THE TASK> Every entry should come back exactly as written, minus the pictures.

Records from a collection

BEGIN

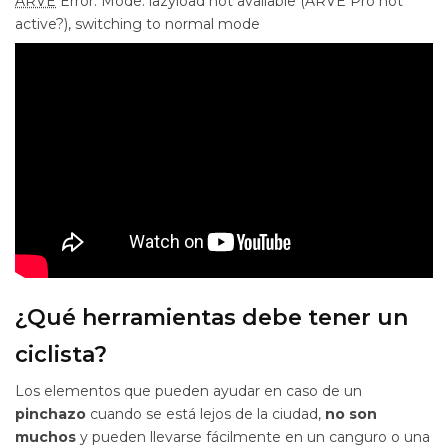
ARVE
Error: Mode: lazyload not available (ARVE Pro not
active?), switching to normal mode
¿Qué herramientas debe tener un
ciclista?
Los elementos que pueden ayudar en caso de un
pinchazo
cuando se está lejos de la ciudad,
no son
muchos
y pueden llevarse fácilmente en un canguro o una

END

ANSWER TO THIS PROBLEM>
ARVE
Error: Mode: lazyload not available (ARVE Pro not
active?), switching to normal mode
¿Qué herramientas debe tener un
ciclista?
Los elementos que pueden ayudar en caso de un
pinchazo
cuando se está lejos de la ciudad,
no son
muchos
y pueden llevarse fácilmente en un canguro o una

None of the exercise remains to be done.